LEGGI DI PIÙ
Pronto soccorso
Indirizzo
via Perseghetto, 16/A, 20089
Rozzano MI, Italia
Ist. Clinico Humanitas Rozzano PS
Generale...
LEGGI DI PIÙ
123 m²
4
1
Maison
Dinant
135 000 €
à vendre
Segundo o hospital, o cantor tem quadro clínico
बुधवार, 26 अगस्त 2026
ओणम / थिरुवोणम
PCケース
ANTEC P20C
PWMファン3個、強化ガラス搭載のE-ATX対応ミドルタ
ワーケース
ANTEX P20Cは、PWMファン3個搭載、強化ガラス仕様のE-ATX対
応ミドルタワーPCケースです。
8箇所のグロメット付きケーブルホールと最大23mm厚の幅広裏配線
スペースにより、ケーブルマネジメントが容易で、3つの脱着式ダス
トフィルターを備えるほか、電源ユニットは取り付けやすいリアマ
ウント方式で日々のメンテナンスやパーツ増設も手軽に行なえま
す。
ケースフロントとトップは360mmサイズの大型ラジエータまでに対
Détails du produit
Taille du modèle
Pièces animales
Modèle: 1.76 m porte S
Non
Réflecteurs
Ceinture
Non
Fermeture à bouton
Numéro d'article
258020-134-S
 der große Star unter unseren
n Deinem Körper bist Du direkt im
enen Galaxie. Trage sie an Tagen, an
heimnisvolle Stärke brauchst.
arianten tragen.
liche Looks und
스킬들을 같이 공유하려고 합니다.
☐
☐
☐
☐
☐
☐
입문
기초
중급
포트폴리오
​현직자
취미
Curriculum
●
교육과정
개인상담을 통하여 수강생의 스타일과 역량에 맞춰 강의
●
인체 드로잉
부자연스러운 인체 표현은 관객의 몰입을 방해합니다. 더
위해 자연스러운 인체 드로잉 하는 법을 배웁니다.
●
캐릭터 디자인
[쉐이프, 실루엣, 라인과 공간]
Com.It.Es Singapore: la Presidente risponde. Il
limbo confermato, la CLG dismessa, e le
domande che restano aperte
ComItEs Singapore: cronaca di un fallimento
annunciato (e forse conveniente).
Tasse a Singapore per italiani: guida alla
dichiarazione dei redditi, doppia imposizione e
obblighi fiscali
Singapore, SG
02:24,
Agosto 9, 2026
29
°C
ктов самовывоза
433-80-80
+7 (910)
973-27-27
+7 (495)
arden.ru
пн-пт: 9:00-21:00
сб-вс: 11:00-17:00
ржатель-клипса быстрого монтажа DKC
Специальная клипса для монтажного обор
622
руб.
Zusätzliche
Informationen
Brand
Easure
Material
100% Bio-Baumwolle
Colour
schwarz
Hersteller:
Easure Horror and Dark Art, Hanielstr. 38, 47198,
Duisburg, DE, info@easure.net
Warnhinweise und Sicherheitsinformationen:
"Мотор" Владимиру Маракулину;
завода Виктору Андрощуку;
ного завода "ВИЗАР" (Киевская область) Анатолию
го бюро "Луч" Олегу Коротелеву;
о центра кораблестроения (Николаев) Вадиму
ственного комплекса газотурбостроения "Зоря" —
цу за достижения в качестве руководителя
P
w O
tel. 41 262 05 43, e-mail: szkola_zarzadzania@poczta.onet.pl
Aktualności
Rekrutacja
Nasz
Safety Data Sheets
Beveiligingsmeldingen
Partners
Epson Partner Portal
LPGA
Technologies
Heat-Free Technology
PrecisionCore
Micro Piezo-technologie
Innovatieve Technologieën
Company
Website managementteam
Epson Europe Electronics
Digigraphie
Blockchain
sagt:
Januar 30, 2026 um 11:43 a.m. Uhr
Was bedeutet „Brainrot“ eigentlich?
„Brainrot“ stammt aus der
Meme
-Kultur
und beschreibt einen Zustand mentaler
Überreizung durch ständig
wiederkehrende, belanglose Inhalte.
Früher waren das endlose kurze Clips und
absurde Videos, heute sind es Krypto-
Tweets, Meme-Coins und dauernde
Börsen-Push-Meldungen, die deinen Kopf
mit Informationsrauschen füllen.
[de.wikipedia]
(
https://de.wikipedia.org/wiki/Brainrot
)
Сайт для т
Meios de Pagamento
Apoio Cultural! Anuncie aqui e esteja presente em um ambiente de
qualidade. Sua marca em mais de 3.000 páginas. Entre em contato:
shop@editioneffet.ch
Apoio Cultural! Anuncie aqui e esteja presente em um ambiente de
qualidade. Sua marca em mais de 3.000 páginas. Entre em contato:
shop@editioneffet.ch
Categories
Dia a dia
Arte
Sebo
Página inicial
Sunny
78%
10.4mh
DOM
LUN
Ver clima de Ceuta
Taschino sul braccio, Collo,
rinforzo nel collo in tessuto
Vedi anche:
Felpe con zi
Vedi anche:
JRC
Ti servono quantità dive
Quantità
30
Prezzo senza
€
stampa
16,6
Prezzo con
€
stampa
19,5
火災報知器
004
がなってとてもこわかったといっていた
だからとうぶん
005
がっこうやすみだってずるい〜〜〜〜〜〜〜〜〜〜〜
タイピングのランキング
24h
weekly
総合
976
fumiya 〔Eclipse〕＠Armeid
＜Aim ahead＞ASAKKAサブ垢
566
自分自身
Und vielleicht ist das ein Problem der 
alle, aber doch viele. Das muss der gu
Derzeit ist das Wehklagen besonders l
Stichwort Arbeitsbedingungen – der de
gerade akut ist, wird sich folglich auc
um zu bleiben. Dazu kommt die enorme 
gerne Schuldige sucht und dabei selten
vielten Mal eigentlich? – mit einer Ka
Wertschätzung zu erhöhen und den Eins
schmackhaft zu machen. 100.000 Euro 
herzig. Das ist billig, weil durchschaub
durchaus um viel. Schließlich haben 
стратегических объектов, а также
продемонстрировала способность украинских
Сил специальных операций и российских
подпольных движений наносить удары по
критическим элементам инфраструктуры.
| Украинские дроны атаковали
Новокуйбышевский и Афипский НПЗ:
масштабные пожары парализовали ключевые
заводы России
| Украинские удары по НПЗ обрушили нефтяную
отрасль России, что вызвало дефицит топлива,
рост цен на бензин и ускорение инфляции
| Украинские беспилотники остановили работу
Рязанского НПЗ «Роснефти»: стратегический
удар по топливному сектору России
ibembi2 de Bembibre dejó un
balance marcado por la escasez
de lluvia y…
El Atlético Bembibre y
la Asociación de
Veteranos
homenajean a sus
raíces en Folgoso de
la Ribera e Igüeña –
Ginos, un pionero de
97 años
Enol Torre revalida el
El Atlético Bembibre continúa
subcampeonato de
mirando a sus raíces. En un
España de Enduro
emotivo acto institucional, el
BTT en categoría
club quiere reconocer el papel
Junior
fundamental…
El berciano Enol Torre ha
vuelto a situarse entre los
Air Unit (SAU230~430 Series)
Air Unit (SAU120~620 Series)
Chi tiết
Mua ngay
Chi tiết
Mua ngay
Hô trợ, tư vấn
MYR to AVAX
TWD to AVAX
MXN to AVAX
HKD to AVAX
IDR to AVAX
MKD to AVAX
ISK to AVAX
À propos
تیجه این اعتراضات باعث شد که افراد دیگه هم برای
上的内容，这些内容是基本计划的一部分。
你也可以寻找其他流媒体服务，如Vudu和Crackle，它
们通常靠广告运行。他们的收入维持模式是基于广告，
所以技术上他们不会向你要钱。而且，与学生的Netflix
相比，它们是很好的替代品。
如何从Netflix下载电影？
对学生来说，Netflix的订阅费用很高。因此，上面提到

· · · · · · ·

Your goal
Line by line, copy the records exactly.

Response to this task
LEGGI DI PIÙ
Pronto soccorso
Indirizzo
via Perseghetto, 16/A, 20089
Rozzano MI, Italia
Ist. Clinico Humanitas Rozzano PS
Generale...
LEGGI DI PIÙ
123 m²
4
1
Maison
Dinant
135 000 €
à vendre
Segundo o hospital, o cantor tem quadro clínico
बुधवार, 26 अगस्त 2026
ओणम / थिरुवोणम
PCケース
ANTEC P20C
PWMファン3個、強化ガラス搭載のE-ATX対応ミドルタ
ワーケース
ANTEX P20Cは、PWMファン3個搭載、強化ガラス仕様のE-ATX対
応ミドルタワーPCケースです。
8箇所のグロメット付きケーブルホールと最大23mm厚の幅広裏配線
スペースにより、ケーブルマネジメントが容易で、3つの脱着式ダス
トフィルターを備えるほか、電源ユニットは取り付けやすいリアマ
ウント方式で日々のメンテナンスやパーツ増設も手軽に行なえま
す。
ケースフロントとトップは360mmサイズの大型ラジエータまでに対
Détails du produit
Taille du modèle
Pièces animales
Modèle: 1.76 m porte S
Non
Réflecteurs
Ceinture
Non
Fermeture à bouton
Numéro d'article
258020-134-S
 der große Star unter unseren
n Deinem Körper bist Du direkt im
enen Galaxie. Trage sie an Tagen, an
heimnisvolle Stärke brauchst.
arianten tragen.
liche Looks und
스킬들을 같이 공유하려고 합니다.
☐
☐
☐
☐
☐
☐
입문
기초
중급
포트폴리오
​현직자
취미
Curriculum
●
교육과정
개인상담을 통하여 수강생의 스타일과 역량에 맞춰 강의
●
인체 드로잉
부자연스러운 인체 표현은 관객의 몰입을 방해합니다. 더
위해 자연스러운 인체 드로잉 하는 법을 배웁니다.
●
캐릭터 디자인
[쉐이프, 실루엣, 라인과 공간]
Com.It.Es Singapore: la Presidente risponde. Il
limbo confermato, la CLG dismessa, e le
domande che restano aperte
ComItEs Singapore: cronaca di un fallimento
annunciato (e forse conveniente).
Tasse a Singapore per italiani: guida alla
dichiarazione dei redditi, doppia imposizione e
obblighi fiscali
Singapore, SG
02:24,
Agosto 9, 2026
29
°C
ктов самовывоза
433-80-80
+7 (910)
973-27-27
+7 (495)
arden.ru
пн-пт: 9:00-21:00
сб-вс: 11:00-17:00
ржатель-клипса быстрого монтажа DKC
Специальная клипса для монтажного обор
622
руб.
Zusätzliche
Informationen
Brand
Easure
Material
100% Bio-Baumwolle
Colour
schwarz
Hersteller:
Easure Horror and Dark Art, Hanielstr. 38, 47198,
Duisburg, DE, info@easure.net
Warnhinweise und Sicherheitsinformationen:
"Мотор" Владимиру Маракулину;
завода Виктору Андрощуку;
ного завода "ВИЗАР" (Киевская область) Анатолию
го бюро "Луч" Олегу Коротелеву;
о центра кораблестроения (Николаев) Вадиму
ственного комплекса газотурбостроения "Зоря" —
цу за достижения в качестве руководителя
P
w O
tel. 41 262 05 43, e-mail: szkola_zarzadzania@poczta.onet.pl
Aktualności
Rekrutacja
Nasz
Safety Data Sheets
Beveiligingsmeldingen
Partners
Epson Partner Portal
LPGA
Technologies
Heat-Free Technology
PrecisionCore
Micro Piezo-technologie
Innovatieve Technologieën
Company
Website managementteam
Epson Europe Electronics
Digigraphie
Blockchain
sagt:
Januar 30, 2026 um 11:43 a.m. Uhr
Was bedeutet „Brainrot“ eigentlich?
„Brainrot“ stammt aus der
Meme
-Kultur
und beschreibt einen Zustand mentaler
Überreizung durch ständig
wiederkehrende, belanglose Inhalte.
Früher waren das endlose kurze Clips und
absurde Videos, heute sind es Krypto-
Tweets, Meme-Coins und dauernde
Börsen-Push-Meldungen, die deinen Kopf
mit Informationsrauschen füllen.
[de.wikipedia]
(
https://de.wikipedia.org/wiki/Brainrot
)
Сайт для т
Meios de Pagamento
Apoio Cultural! Anuncie aqui e esteja presente em um ambiente de
qualidade. Sua marca em mais de 3.000 páginas. Entre em contato:
shop@editioneffet.ch
Apoio Cultural! Anuncie aqui e esteja presente em um ambiente de
qualidade. Sua marca em mais de 3.000 páginas. Entre em contato:
shop@editioneffet.ch
Categories
Dia a dia
Arte
Sebo
Página inicial
Sunny
78%
10.4mh
DOM
LUN
Ver clima de Ceuta
Taschino sul braccio, Collo,
rinforzo nel collo in tessuto
Vedi anche:
Felpe con zi
Vedi anche:
JRC
Ti servono quantità dive
Quantità
30
Prezzo senza
€
stampa
16,6
Prezzo con
€
stampa
19,5
火災報知器
004
がなってとてもこわかったといっていた
だからとうぶん
005
がっこうやすみだってずるい〜〜〜〜〜〜〜〜〜〜〜
タイピングのランキング
24h
weekly
総合
976
fumiya 〔Eclipse〕＠Armeid
＜Aim ahead＞ASAKKAサブ垢
566
自分自身
Und vielleicht ist das ein Problem der 
alle, aber doch viele. Das muss der gu
Derzeit ist das Wehklagen besonders l
Stichwort Arbeitsbedingungen – der de
gerade akut ist, wird sich folglich auc
um zu bleiben. Dazu kommt die enorme 
gerne Schuldige sucht und dabei selten
vielten Mal eigentlich? – mit einer Ka
Wertschätzung zu erhöhen und den Eins
schmackhaft zu machen. 100.000 Euro 
herzig. Das ist billig, weil durchschaub
durchaus um viel. Schließlich haben 
стратегических объектов, а также
продемонстрировала способность украинских
Сил специальных операций и российских
подпольных движений наносить удары по
критическим элементам инфраструктуры.
| Украинские дроны атаковали
Новокуйбышевский и Афипский НПЗ:
масштабные пожары парализовали ключевые
заводы России
| Украинские удары по НПЗ обрушили нефтяную
отрасль России, что вызвало дефицит топлива,
рост цен на бензин и ускорение инфляции
| Украинские беспилотники остановили работу
Рязанского НПЗ «Роснефти»: стратегический
удар по топливному сектору России
ibembi2 de Bembibre dejó un
balance marcado por la escasez
de lluvia y…
El Atlético Bembibre y
la Asociación de
Veteranos
homenajean a sus
raíces en Folgoso de
la Ribera e Igüeña –
Ginos, un pionero de
97 años
Enol Torre revalida el
El Atlético Bembibre continúa
subcampeonato de
mirando a sus raíces. En un
España de Enduro
emotivo acto institucional, el
BTT en categoría
club quiere reconocer el papel
Junior
fundamental…
El berciano Enol Torre ha
vuelto a situarse entre los
Air Unit (SAU230~430 Series)
Air Unit (SAU120~620 Series)
Chi tiết
Mua ngay
Chi tiết
Mua ngay
Hô trợ, tư vấn
MYR to AVAX
TWD to AVAX
MXN to AVAX
HKD to AVAX
IDR to AVAX
MKD to AVAX
ISK to AVAX
À propos
تیجه این اعتراضات باعث شد که افراد دیگه هم برای
上的内容，这些内容是基本计划的一部分。
你也可以寻找其他流媒体服务，如Vudu和Crackle，它
们通常靠广告运行。他们的收入维持模式是基于广告，
所以技术上他们不会向你要钱。而且，与学生的Netflix
相比，它们是很好的替代品。
如何从Netflix下载电影？
对学生来说，Netflix的订阅费用很高。因此，上面提到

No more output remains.